Jeudi, à la Une de La Gazzetta dello Sport, le quotidien sportif italien de référence, le ballon rond est à la fête. "Balotelli doit jouer en Italie", titre le journal, en référence à l'avenir de "Super Mario", arrivé en fin de contrat à Nice. Les autres sujets traités concernent le mercato d'Higuain ou Depay, de cyclisme et de l'affaire Froome, de Roland-Garros et de golf. En revanche, pas la moindre trace de la Coupe du monde. Et ce n'est pas l'apanage de la presse écrite. Zappez sur la chaîne d'info sportive Sky Sports News et vous ne trouverez pas plus de trace du Mondial russe.
Cette couverture quasi inexistante montre le malaise autour d'une compétition privée pour la première fois depuis 60 ans de la Nazionale. Les seuls Italiens qui seront sur le terrain en Russie seront les deux arbitres, Gianluca Rocchi et Elenito Di Liberatore, retenus par la Fifa.

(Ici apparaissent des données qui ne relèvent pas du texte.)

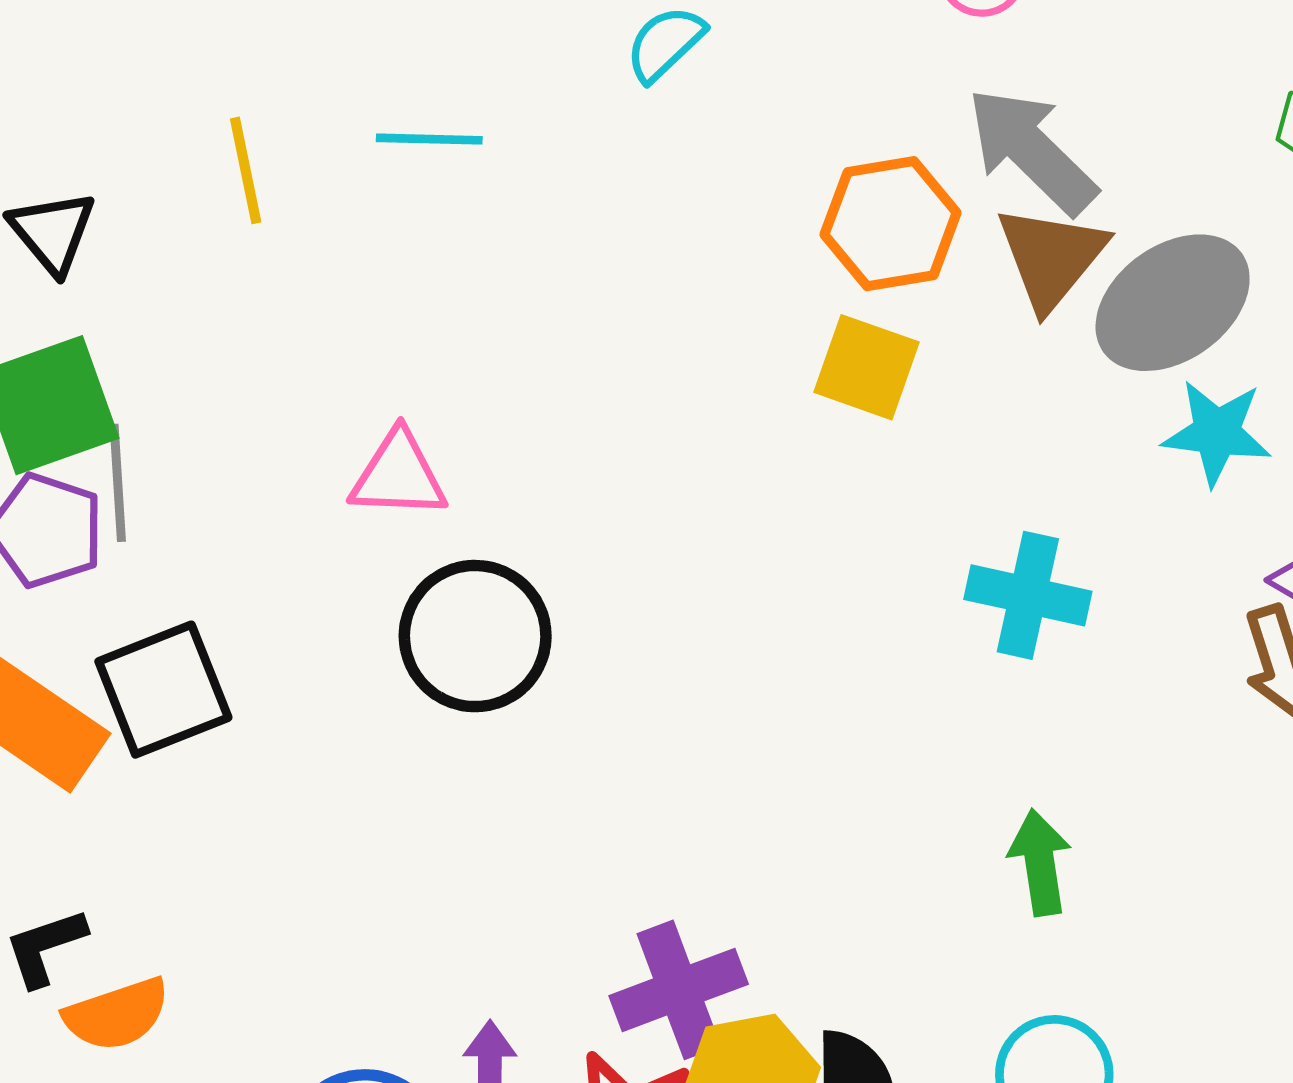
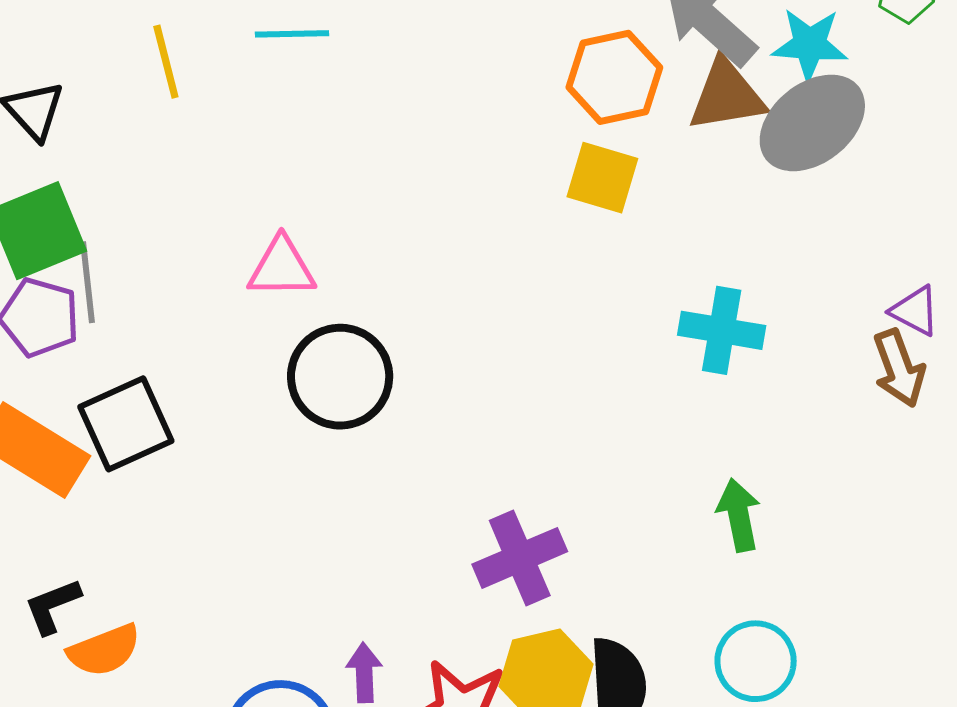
brown triangle: (1051, 257) -> (727, 95), turned 44
cyan star: (1217, 433) -> (810, 44), moved
purple cross: (679, 990) -> (520, 558), moved

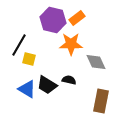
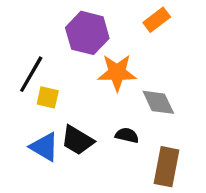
orange rectangle: (77, 18) -> (157, 20), moved
black semicircle: (69, 80) -> (127, 135), moved

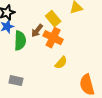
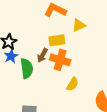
yellow rectangle: (53, 19) -> (57, 40), turned -49

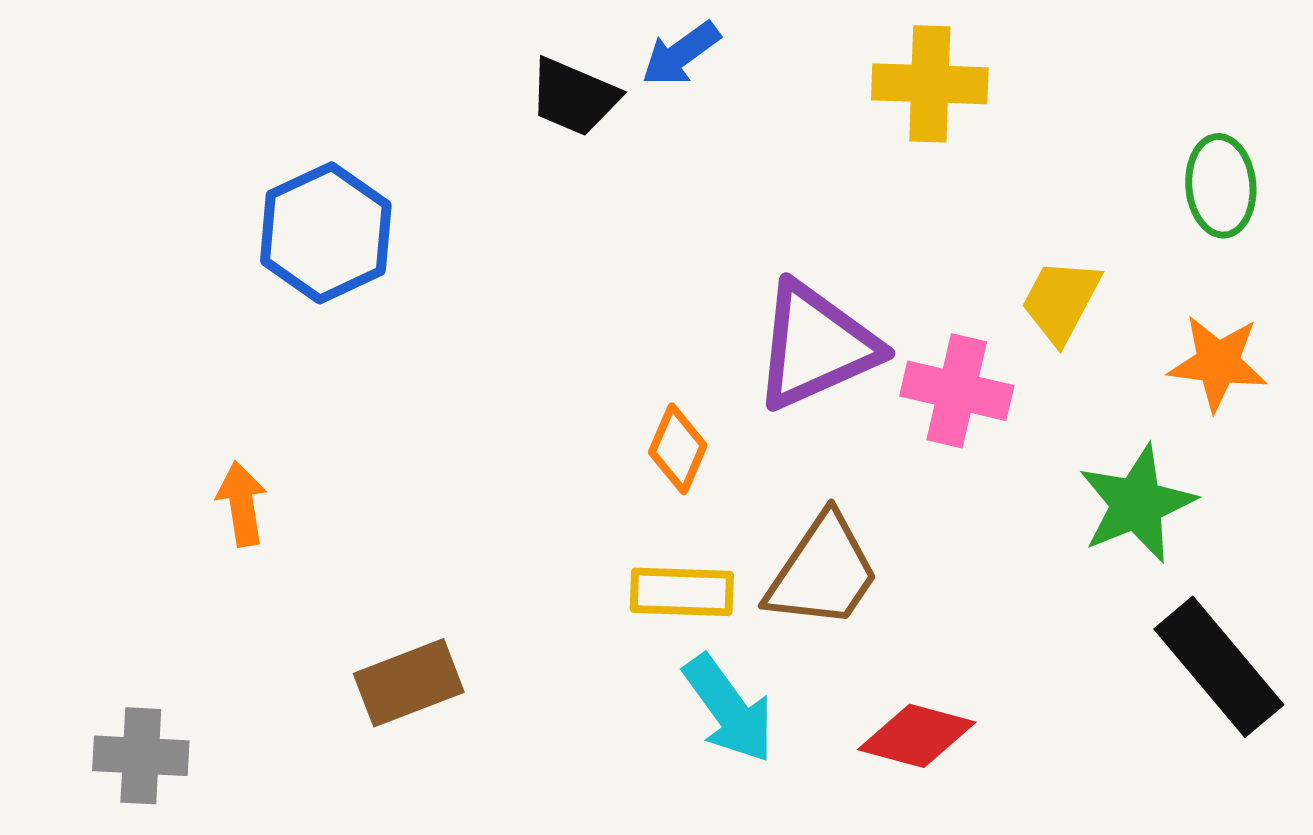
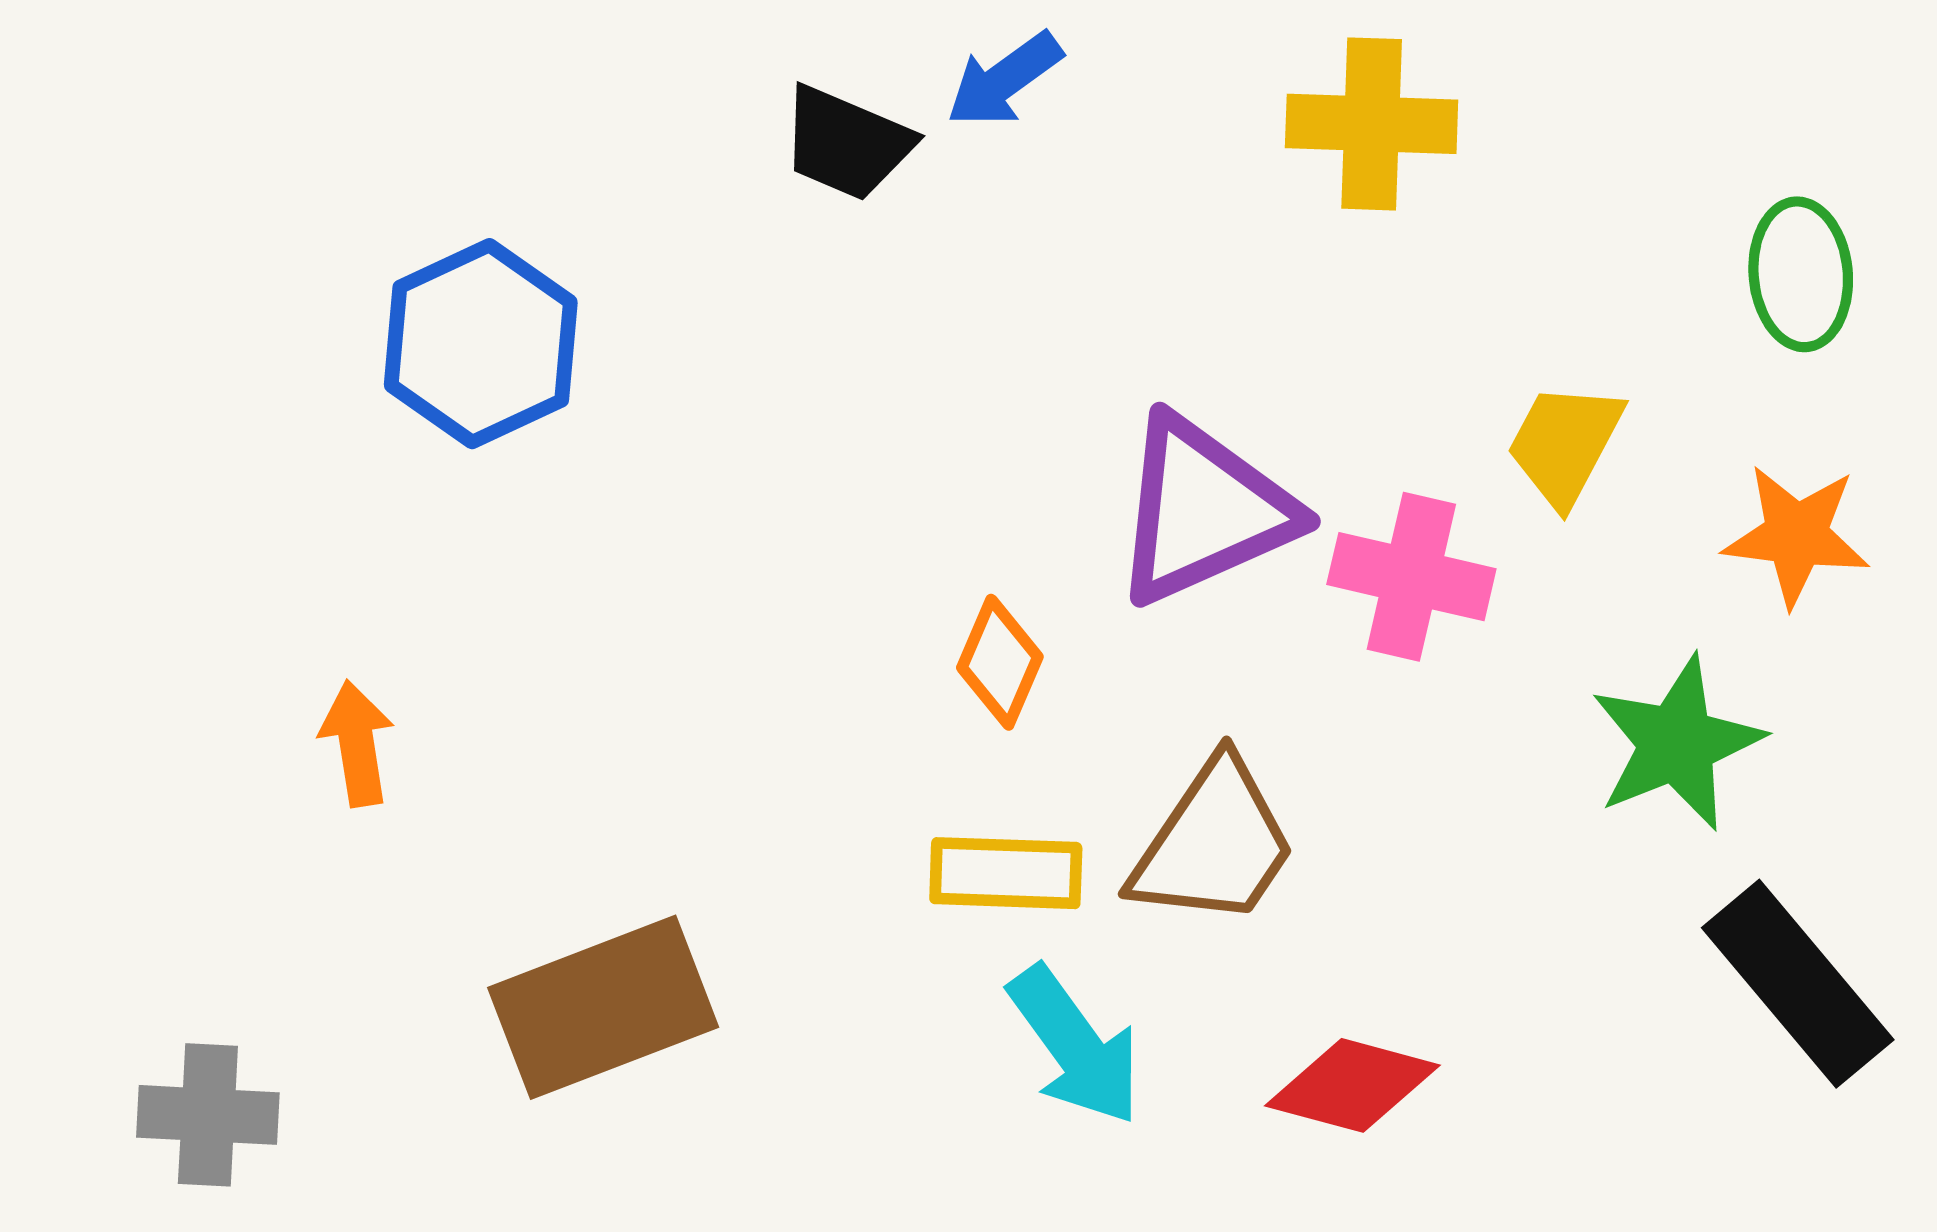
brown rectangle: (409, 683) -> (603, 1007), size x1.4

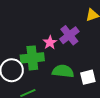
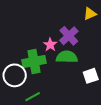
green semicircle: (63, 71) -> (67, 57), moved

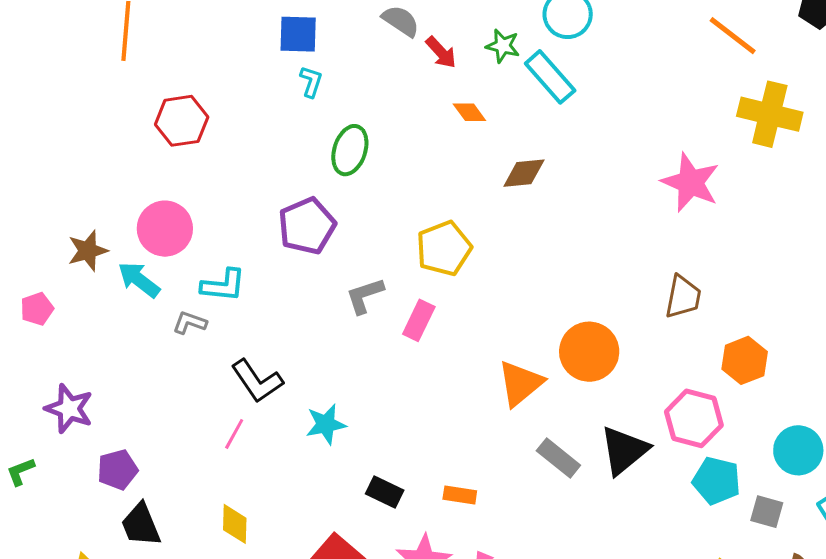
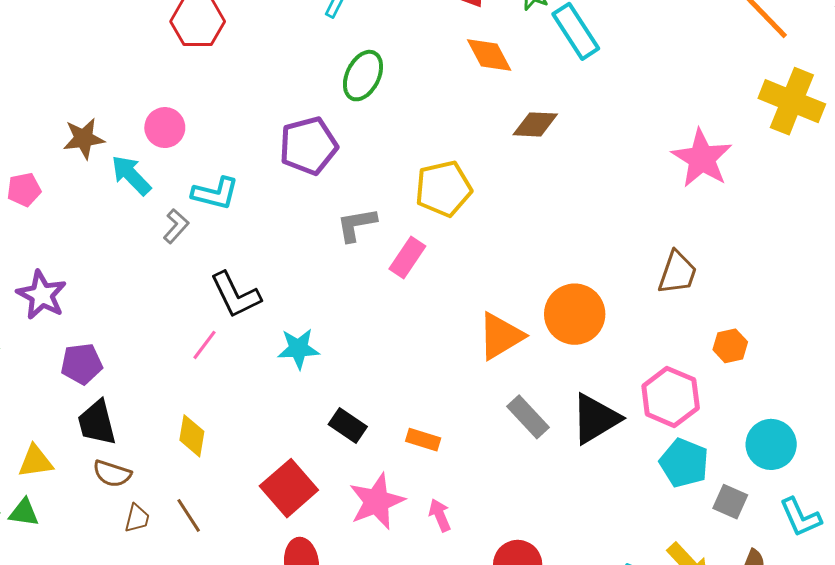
orange diamond: (469, 112) -> (489, 55), size x1.4
pink circle: (165, 229) -> (165, 128), size x0.7
gray L-shape: (190, 323) -> (176, 226), turned 104
orange hexagon: (745, 360) -> (730, 346), size x0.7

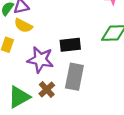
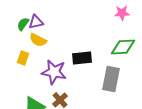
gray rectangle: (74, 77) -> (111, 79), moved

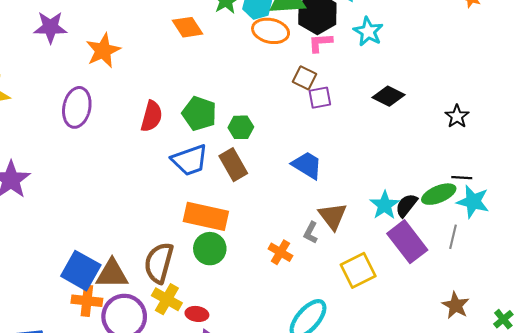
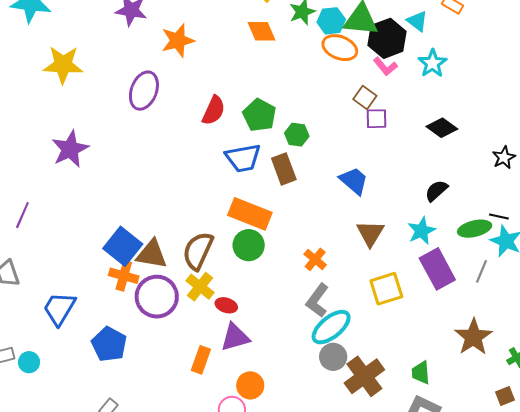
pink L-shape: (320, 43) -> (385, 66), turned -135
black semicircle: (406, 205) -> (436, 191), moved
gray L-shape: (311, 233) -> (317, 300), moved, size x1.6
brown star: (456, 305) -> (473, 337), size x1.4

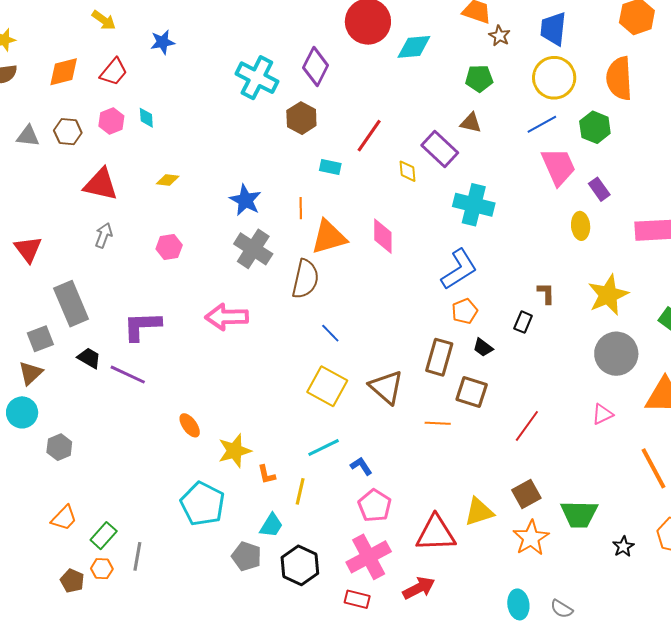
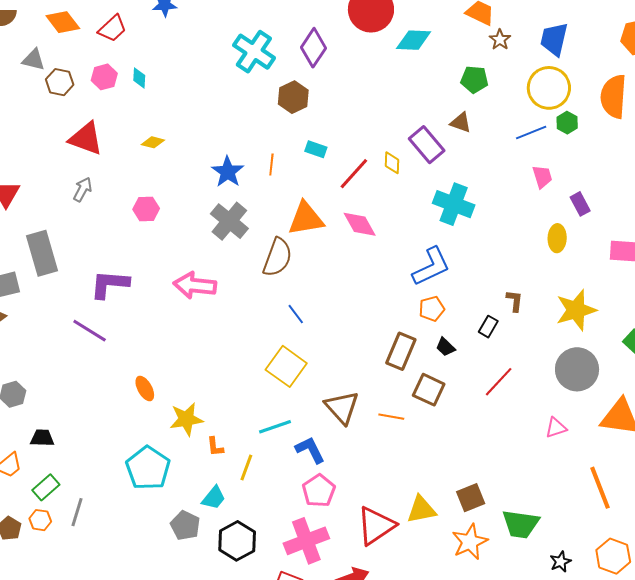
orange diamond: (64, 72) -> (63, 22), turned 60
green hexagon: (595, 127) -> (567, 123), moved, size x0.7
gray triangle: (28, 136) -> (33, 60), moved
red line: (369, 136) -> (354, 174), moved
pink trapezoid: (558, 167) -> (542, 177), size x0.6
orange line: (301, 208) -> (271, 164), moved
pink diamond: (383, 236) -> (360, 224), turned -36
black trapezoid: (89, 358) -> (42, 438), moved, turned -35
brown triangle: (386, 387) -> (342, 407), moved
red line: (527, 426) -> (499, 382), moved
blue L-shape: (361, 466) -> (310, 450), size x1.4
red triangle: (436, 533) -> (376, 526), turned -39

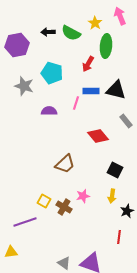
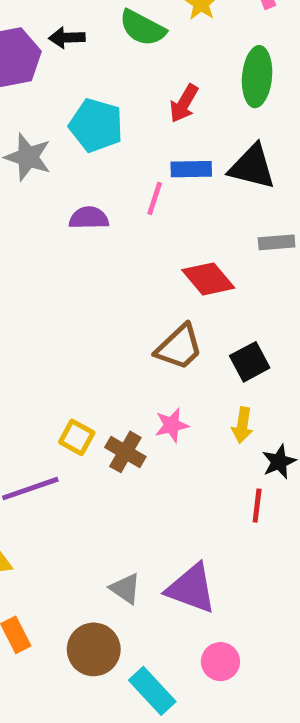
black arrow: (48, 32) -> (67, 38), moved
green ellipse: (106, 46) -> (257, 77), moved
gray rectangle: (126, 121) -> (277, 242), turned -56
brown trapezoid: (65, 164) -> (179, 347), moved
black square: (115, 170) -> (250, 362), turned 35
red line: (119, 237) -> (257, 506), moved

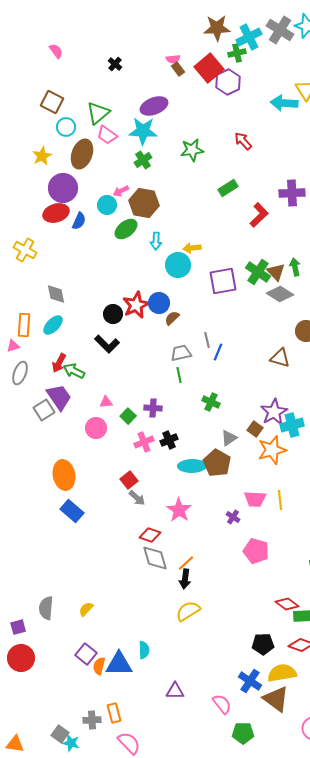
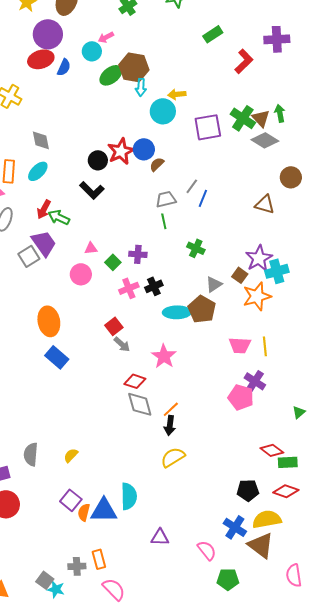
brown hexagon: (144, 203) -> (134, 67), moved
gray line: (207, 340) -> (192, 186), turned 49
purple cross: (233, 517) -> (255, 381), moved, size x1.5
cyan semicircle: (144, 650) -> (129, 496), size x1.5

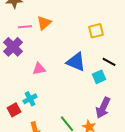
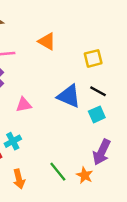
orange triangle: (44, 23) -> (47, 41), moved, turned -49
black line: (109, 62) -> (98, 91), moved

"C'est comme si on avait honte". L'Italie, empêtrée dans la crise politique, n'a pas la tête au ballon rond. A Rome, là où il y a quatre ans, les drapeaux étaient partout dans les rues, les produits dérivés dans toutes les vitrines, il n'y a rien. "Il n'y a pas de ferveur. On dirait un mois de juin normal alors que d'habitude c'est la folie. C'est comme si on avait honte", témoigne auprès d'Europe 1 Rodolfo, supporter romain.
Le correspondant d'Europe 1 à Rome, Olivier Cougard, confie même que cette ambiance donne l'impression qu’il n’y a pas de Coupe du monde à jouer. Certains Italiens disent même qu'ils ne vont pas regarder le mondial sans les Azzurri. Pour eux, direction... la spiaggia (la plage) ! L'Italie va même peut-être voter au cœur de l'été, un 29 juillet, deux semaines après la fin de la Coupe du monde. "Ça ne serait jamais arrivé si l'Italie avait été au Mondial", assure-t-il.
Une défaite difficile à digérer. L'Italie a vécu un séisme le 13 novembre 2017. Alors que la Squadra Azzurra doit absolument gagner contre la Suède pour se qualifier pour la Russie, l'attaque italienne atone et une défense suédoise en bloc privent les spectateurs de but. Fort de leur victoire du match aller (1-0), les Suédois coiffent nos voisins transalpins au poteau. Un comble pour les rois du Catenaccio. Pour un pays de foot comme l’Italie, c’est le choc. L'heure est au règlement de compte. La cible : le sélectionneur, Giampiero Ventura, accusé de ne pas avoir mis sur le terrain les meilleurs joueurs : Balotelli, Verratti, Insigne, De Rossi, El Shaarawy.
Six mois plus tard, les plaies ne sont pas refermées. L’Italie a mis du temps à se choisir un sélectionneur et un nouveau président pour le Calcio. Le premier match de la nuova Nazionale, menée par Roberto Mancini, n’a pas fait la Une des journaux. Seul Balotelli, le chouchou du pays, enflamme la presse, tant par ses prestations en sélection que son feuilleton transfert, qui l'envoie tantôt à Marseille, tantôt à Naples.
Un mondial suivi ? Le dernier match amical de l’Italie, contre l’Arabie saoudite, a réuni 6 millions de téléspectateurs sur la Rai. Légèrement moins que la moyenne des matches des Azzurri, qui font habituellement entre 8 et 9 millions de téléspectateurs. La Coupe du monde sera diffusée en clair et en intégralité sur les antennes de Mediaset, le groupe audiovisuel de Silvio Berlusconi. De quoi assurer au Mondial de bonnes audiences mais peut-être pas autant qu’il y a quatre ans, où un Brésil-Croatie pouvait rassembler jusqu’à 11 millions de téléspectateurs.
Pour Rodolfo, pas de doute, "les Italiens vont regarder le Mondial, mais juste pour la beauté du jeu et avec de la déception". Cette situation, impensable pour les Italiens, se terminera le 15 juillet au soir. Avec le devoir de reprendre vite le travail. Dès début septembre, l’équipe d’Italie devra batailler pour la Ligue des Nations puis pour sa qualification à l’Euro 2020. Une nouvelle équipe d’Italie, à reconstruire sur les ruines d’un Mondial à oublier.